OPINION // DRA. CLAUDIA VIVEROS LORENZO// SIN MEDIAS TINTAS.
No hay cosa más valiosa que el tiempo y dicen que pasa “volando”.
También dicen, que ahora dura menos que antes. Yo no creo eso. Lo que sí, es que actualmente estamos tan atareados y tan enfrascados en explotarlo al máximo, en la búsqueda infinita de producción, que se nos pasa más rápido. Pero el tiempo es el mismo, hoy, mañana y ayer.
¿Cuántas veces al día se detiene usted a tomar un minuto para su propia paz, tranquilidad o meditación? Por lo regular desde que abrimos los ojos por la mañana y hasta que los volvemos a cerrar para dormir, por la noche, ya estamos con una lista infinita de actividades agendadas, las cuales debemos cumplir en forma, según, para ser responsables y provechosos. Tenemos la premisa de “aprovechar el tiempo al máximo”. Pero, ¿acaso no sería mucho más provechoso, dedicarnos tiempo a nosotros con más frecuencia?. ¿Somos felices vendiendo la vida a otros y no invirtiéndola en actividades que nos puedan beneficiar como seres humanos autorealizables? Las jornadas de trabajo van desde 4 hasta 12 horas. Pasamos en el tráfico por lo menos 2, y se supone que debemos dormir 8, ahí ya matamos, 22 horas de nuestro día, nos sobran 2, que deberíamos dedicar a la familia, los hijos, la pareja, a la mascota, a los amigos, aunque sinceramente no lo hacemos, le apuesto, que cuando piensa que tiene un momento de sobra, lo primero que se le viene a la mente es: sacar pendientes, realizar tareas postergadas, todo, menos, compartir.
Dedique tiempo a los que ama, si quiere comience dando tiempo de “calidad”, sí de ese que es corto pero significativo, pero luego conviertalo en su vicio. Hasta que por nada del mundo suelte todo lo maravilloso que regala el compartir y “gastar” espacios, con los demás, y no se rehabilite de eso, al contrario, deje que el vicio lo absorba. ¿Recuerda como era la vida antes de que la tecnología y la era de la producción nos invadiera?. Nos daba tiempo de todo. Los almuerzos eran largos, haciamos sobremesa, platicabamos al teléfono durante horas, no como ahora, que todo lo queremos resolver con un pequeño mensaje de texto. Pasabamos tardes con los amigos jugando o escuchando música o “componiendo al mundo”. Nos perdíamos con un libro. Nos dabamos momentos increíbles, sin darnos cuenta, de que entonces, si aprovechabamos el tiempo.
¿Y nosotros?
En mis clases de oratoria, recomiendo mucho que ocupen un buen espacio de su día, en mirarse al espejo, porque a veces ni para eso nos detenmos. Lo pido en la búsqueda de reconocimiento propio, intentando detener a mis alumnos un momento para observarse, analizarse y autovalorarse. GANE TIEMPO. Sí. Al invertir en su persona, estará ganando tiempo.

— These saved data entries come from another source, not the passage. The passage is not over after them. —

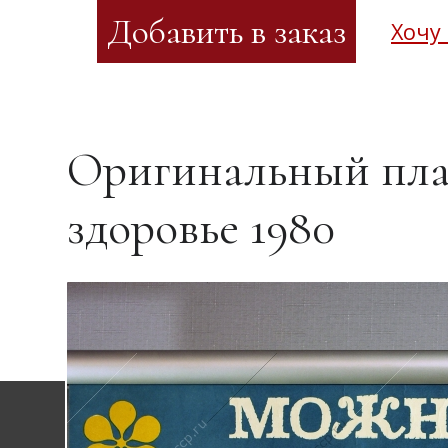
Хочу
Оригинальный пла
здоровье 1980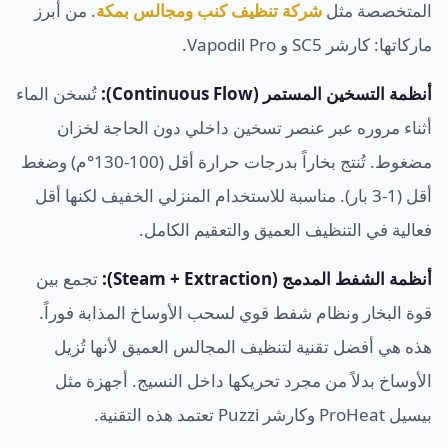
المتخصصة مثل
شركة تنظيف كنب ومجالس بمكة
. من أبرز
ماركاتها: كارشر SC5 و Vapodil Pro.
أنظمة التسخين المستمر (Continuous Flow):
تُسخن الماء
أثناء مروره عبر عنصر تسخين داخلي دون الحاجة لخزان
مضغوط. تُنتج بخاراً بدرجات حرارة أقل (100-130°م) وضغط
أقل (1-3 بار). مناسبة للاستخدام المنزلي الخفيف لكنها أقل
فعالية في التنظيف العميق والتعقيم الكامل.
أنظمة الشفط المدمج (Steam + Extraction):
تجمع بين
قوة البخار ونظام شفط قوي لسحب الأوساخ المذابة فوراً.
هذه هي أفضل تقنية لتنظيف المجالس العميق لأنها تُزيل
الأوساخ بدلاً من مجرد تحريكها داخل النسيج. أجهزة مثل
بيسيل ProHeat وكارشر Puzzi تعتمد هذه التقنية.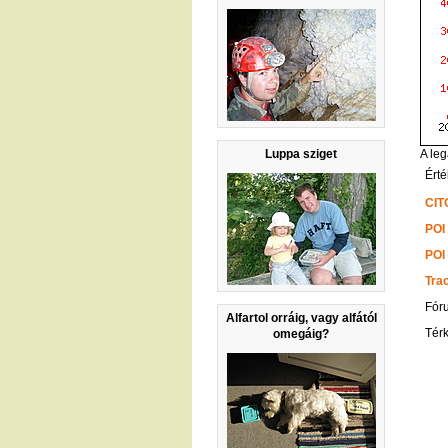
Luppa sziget
A leg
Érté
CIT
POI
POI
Tra
Fór
Alfartol orráig, vagy alfától
Tér
omegáig?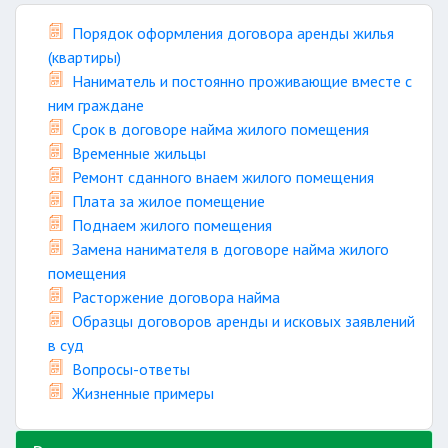
Порядок оформления договора аренды жилья
(квартиры)
Наниматель и постоянно проживающие вместе с
ним граждане
Срок в договоре найма жилого помещения
Временные жильцы
Ремонт сданного внаем жилого помещения
Плата за жилое помещение
Поднаем жилого помещения
Замена нанимателя в договоре найма жилого
помещения
Расторжение договора найма
Образцы договоров аренды и исковых заявлений
в суд
Вопросы-ответы
Жизненные примеры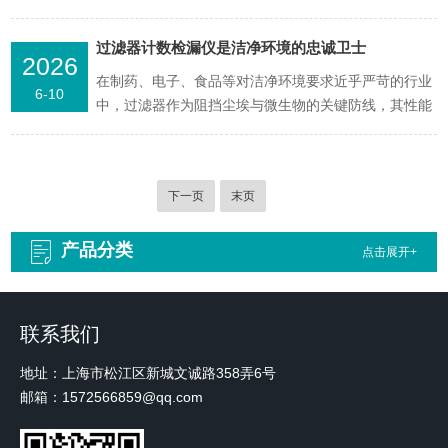
在洁净、无污染的环境中进行，以确保“线索”的真实性
与准确性。洁净采样车作为专为采样设计的专业设备，
过滤器计数检漏仪是洁净环境的忠诚卫士
2026
为采样工作打造了安全可靠的港湾。洁净采样车由高效
在制药、电子、食品等对洁净环境要求近乎严苛的行业
过滤系统、风机、操作台面、箱体等关键部分协同构
6-10
中，过滤器作为阻挡尘埃与微生物的关键防线，其性能
成。风机如...
直接关乎产品质量与生产环境安全。过滤器计数检漏仪
如同忠诚的卫士，以敏锐的“双眼”守护着过滤器的完整
性。过滤器计数检漏仪基于光散射原理构建起精密的检
下一页
末页
测体系。当含有悬浮粒子的空气气流通过检测区域，粒
子与激光相...
产品分类
点击展开+
联系我们
地址：上海市松江区新城文诚路358弄6号
邮箱：1572566859@qq.com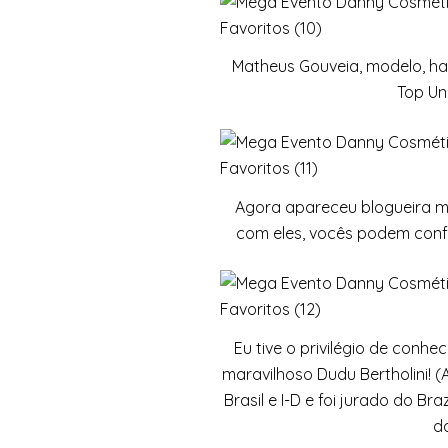
Matheus Gouveia, modelo, hairs
Top Un
Agora apareceu blogueira 
com eles, vocês podem conf
Eu tive o privilégio de conhec
maravilhoso Dudu Bertholini! (
Brasil e I-D e foi jurado do Bra
d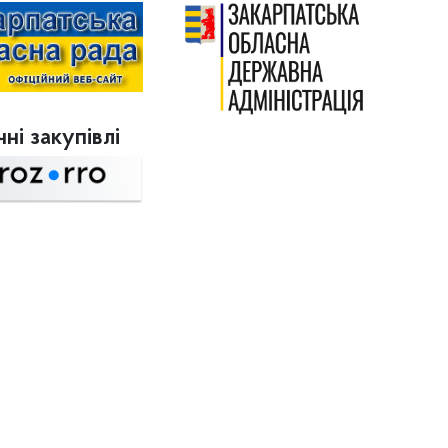
ні закупівлі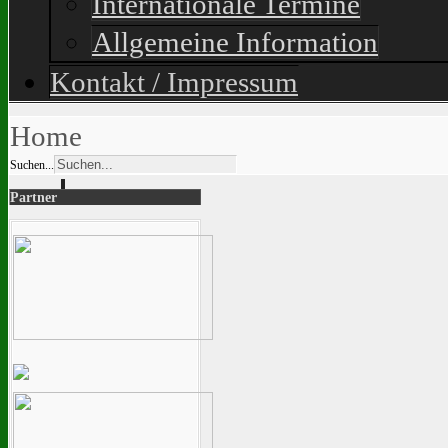
Internationale Termine
Allgemeine Information
Kontakt / Impressum
Home
Suchen...
Partner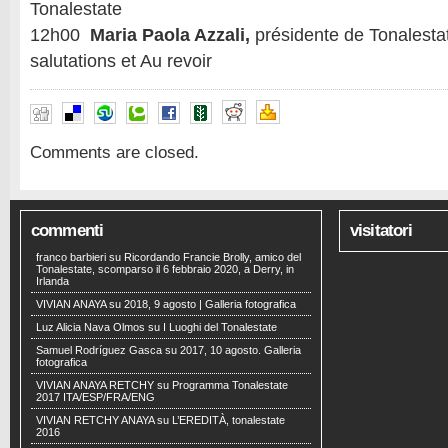
Tonalestate
12h00
Maria Paola
Azzali,
présidente de Tonalesta
salutations et Au revoir
Comments are closed.
commenti
visitatori
franco barbieri
su
Ricordando Francie Brolly, amico del
Tonalestate, scomparso il 6 febbraio 2020, a Derry, in
Irlanda
VIVIAN ANAYA
su
2018, 9 agosto | Galleria fotografica
Luz Alicia Nava Olmos
su
I Luoghi del Tonalestate
Samuel Rodríguez Gasca
su
2017, 10 agosto. Galleria
fotografica
VIVIAN ANAYA RETCHY
su
Programma Tonalestate
2017 ITA/ESP/FRA/ENG
VIVIAN RETCHY ANAYA
su
L’EREDITÀ, tonalestate
2016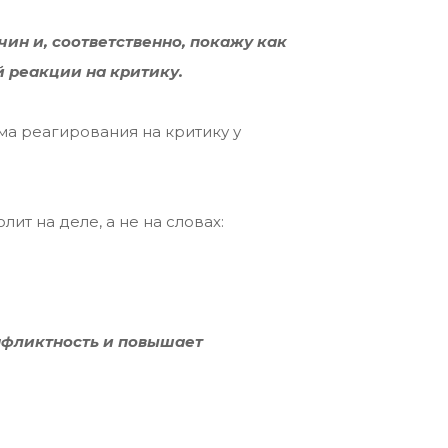
ин и, соответственно, покажу как
й реакции на критику.
а реагирования на критику у
олит на деле, а не на словах:
нфликтность и повышает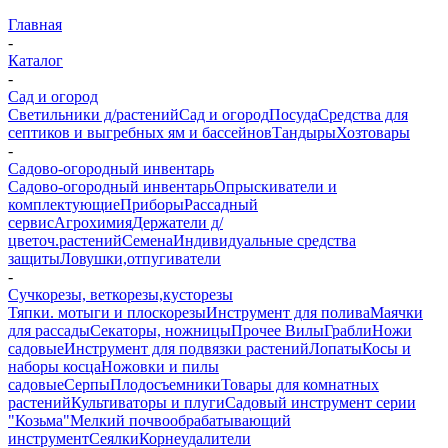
Главная
-
Каталог
-
Сад и огород
Светильники д/растений
Сад и огород
Посуда
Средства для
септиков и выгребных ям и бассейнов
Тандыры
Хозтовары
-
Садово-огородный инвентарь
Садово-огородный инвентарь
Опрыскиватели и
комплектующие
Приборы
Рассадный
сервис
Агрохимия
Держатели д/
цветоч.растений
Семена
Индивидуальные средства
защиты
Ловушки,отпугиватели
-
Сучкорезы, веткорезы,кусторезы
Тяпки. мотыги и плоскорезы
Инструмент для полива
Маячки
для рассады
Секаторы, ножницы
Прочее
Вилы
Грабли
Ножи
садовые
Инструмент для подвязки растений
Лопаты
Косы и
наборы косца
Ножовки и пилы
садовые
Серпы
Плодосъемники
Товары для комнатных
растений
Культиваторы и плуги
Садовый инструмент серии
"Козьма"
Мелкий почвообрабатывающий
инструмент
Сеялки
Корнеудалители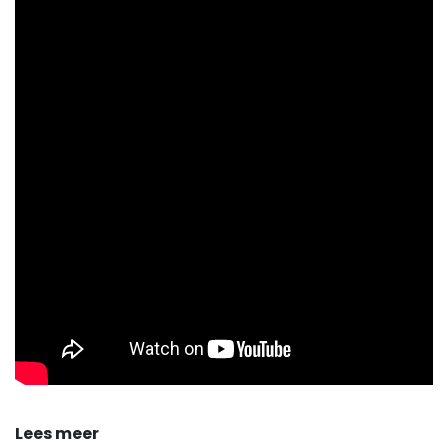
Lees meer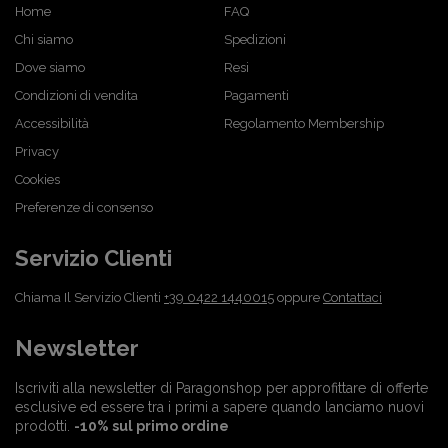
Home
FAQ
Chi siamo
Spedizioni
Dove siamo
Resi
Condizioni di vendita
Pagamenti
Accessibilità
Regolamento Membership
Privacy
Cookies
Preferenze di consenso
Servizio Clienti
Chiama Il Servizio Clienti
+39 0422 1440015
oppure
Contattaci
Newsletter
Iscriviti alla newsletter di Paragonshop per approfittare di offerte
esclusive ed essere tra i primi a sapere quando lanciamo nuovi
prodotti.
-10% sul primo ordine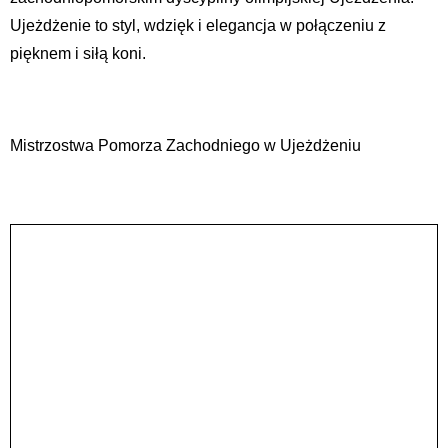
Ujeżdżenie to styl, wdzięk i elegancja w połączeniu z
pięknem i siłą koni.
Mistrzostwa Pomorza Zachodniego w Ujeżdżeniu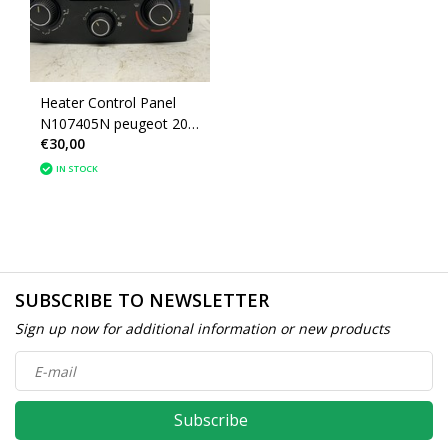
Heater Control Panel
N107405N peugeot 207
€30,00
(6451TL)
IN STOCK
SUBSCRIBE TO NEWSLETTER
Sign up now for additional information or new products
Subscribe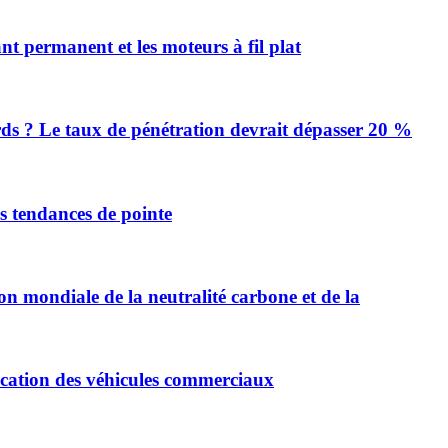
 permanent et les moteurs à fil plat
urds ? Le taux de pénétration devrait dépasser 20 %
es tendances de pointe
on mondiale de la neutralité carbone et de la
ification des véhicules commerciaux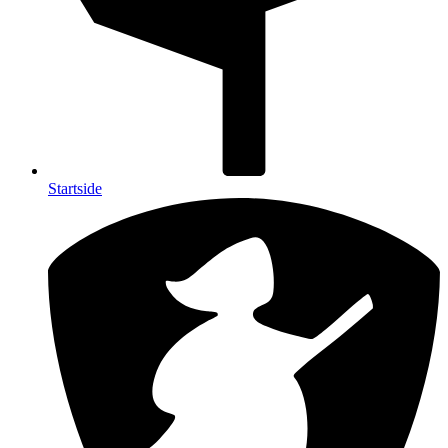
Startside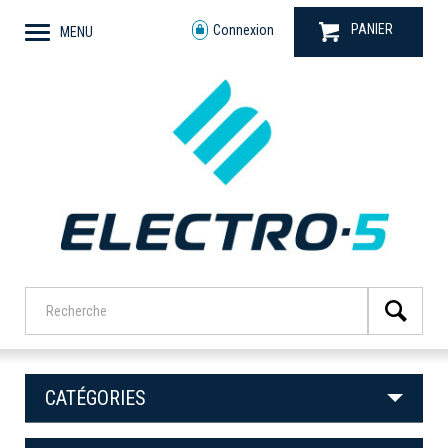
PANIER
Connexion
MENU
CATÉGORIES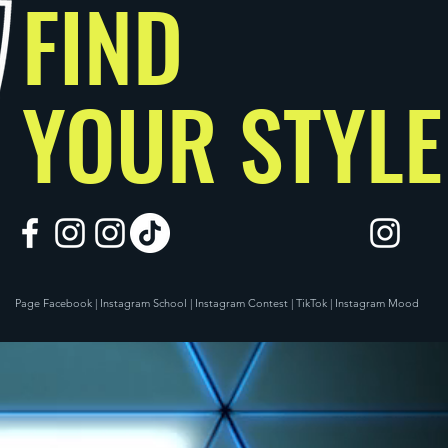
FIND
YOUR STYLE
Page Facebook | Instagram School | Instagram Contest | TikTok | Instagram Mood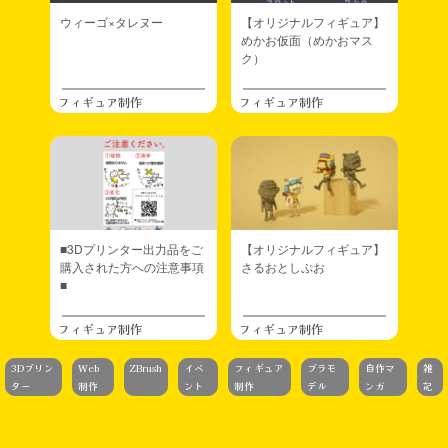
ウィーゴ×タレヌー
【オリジナルフィギュア】
めかお仮面（めかおマス
ク）
フィギュア制作
フィギュア制作
■3Dプリンター出力品をご
【オリジナルフィギュア】
購入された方への注意事項
さるおとしぷお
■
フィギュア制作
フィギュア制作
3Dプリン
Web
ZBrush
イベ
フィギュア
プラモ
自作マ
雑
ター
制作
ント
制作
デル
ンガ
記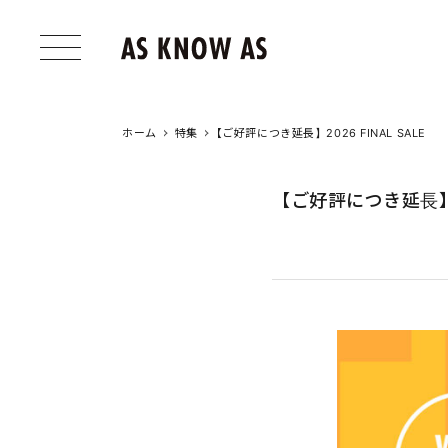
ホーム
特集
【ご好評につき延長】2026 FINAL SALE
【ご好評につき延長】20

Necesitamos momentos propios, aunque sean chiquitos, para decirnos cosas bonitas, para analizar nuestras acciones, para recapitular y establecer objetivos propios, para invertir en nuestro crecimiento. Tómese un té o un café consigo mismo, lea, medite, haga deporte, váyase al cine a ver su película favorita, sin tener que ver algo solo por complacer a otros, trabaje en lo que lo haga feliz. Quizá es mucho más sano, trabajar en lo que le guste, sin percibir demasiado, pero obteniendo para sí.
Edúquese, capacítese, aprenda algo nuevo todos los días, aumente su banco de información, por el puro placer de ser mejor persona. Deje de abaratar su tiempo, vendiéndoselo a otro, y quizá pueda darse la oportunidad de disfrutarlo y aprovecharlo solo para usted.
El tiempo vale oro, dicen. Yo creo que su valor es incalculable.